TASK DESCRIPTION: Find the string "dedi" in the data, and copy out each line that has it.

DATA FOR ANALYSIS:
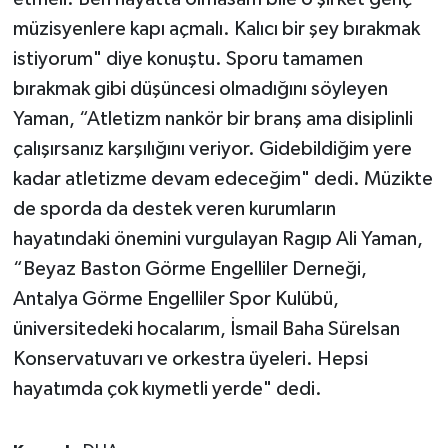
müzisyenlere kapı açmalı. Kalıcı bir şey bırakmak
istiyorum" diye konuştu. Sporu tamamen
bırakmak gibi düşüncesi olmadığını söyleyen
Yaman, “Atletizm nankör bir branş ama disiplinli
çalışırsanız karşılığını veriyor. Gidebildiğim yere
kadar atletizme devam edeceğim" dedi. Müzikte
de sporda da destek veren kurumların
hayatındaki önemini vurgulayan Ragıp Ali Yaman,
“Beyaz Baston Görme Engelliler Derneği,
Antalya Görme Engelliler Spor Kulübü,
üniversitedeki hocalarım, İsmail Baha Sürelsan
Konservatuvarı ve orkestra üyeleri. Hepsi
hayatımda çok kıymetli yerde" dedi.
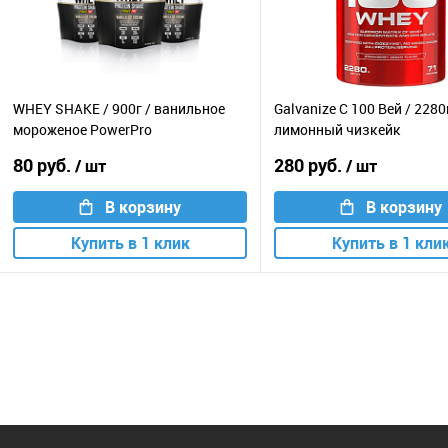
WHEY SHAKE / 900г / ванильное
Galvanize C 100 Вей / 2280
мороженое PowerPro
лимонный чизкейк
80 руб.
280 руб.
/ шт
/ шт
В корзину
В корзину
Купить в 1 клик
Купить в 1 кли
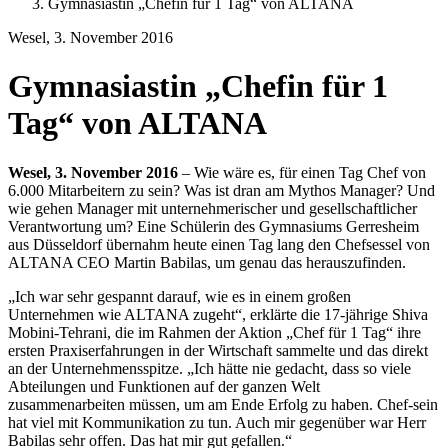
Gymnasiastin „Chefin für 1 Tag“ von ALTANA
Wesel, 3. November 2016
Gymnasiastin „Chefin für 1
Tag“ von ALTANA
Wesel, 3. November 2016
– Wie wäre es, für einen Tag Chef von
6.000 Mitarbeitern zu sein? Was ist dran am Mythos Manager? Und
wie gehen Manager mit unternehmerischer und gesellschaftlicher
Verantwortung um? Eine Schülerin des Gymnasiums Gerresheim
aus Düsseldorf übernahm heute einen Tag lang den Chefsessel von
ALTANA CEO Martin Babilas, um genau das herauszufinden.
„Ich war sehr gespannt darauf, wie es in einem großen
Unternehmen wie ALTANA zugeht“, erklärte die 17-jährige Shiva
Mobini-Tehrani, die im Rahmen der Aktion „Chef für 1 Tag“ ihre
ersten Praxiserfahrungen in der Wirtschaft sammelte und das direkt
an der Unternehmensspitze. „Ich hätte nie gedacht, dass so viele
Abteilungen und Funktionen auf der ganzen Welt
zusammenarbeiten müssen, um am Ende Erfolg zu haben. Chef-sein
hat viel mit Kommunikation zu tun. Auch mir gegenüber war Herr
Babilas sehr offen. Das hat mir gut gefallen.“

EXPECTED OUTPUT:
kadar atletizme devam edeceğim" dedi. Müzikte
hayatımda çok kıymetli yerde" dedi.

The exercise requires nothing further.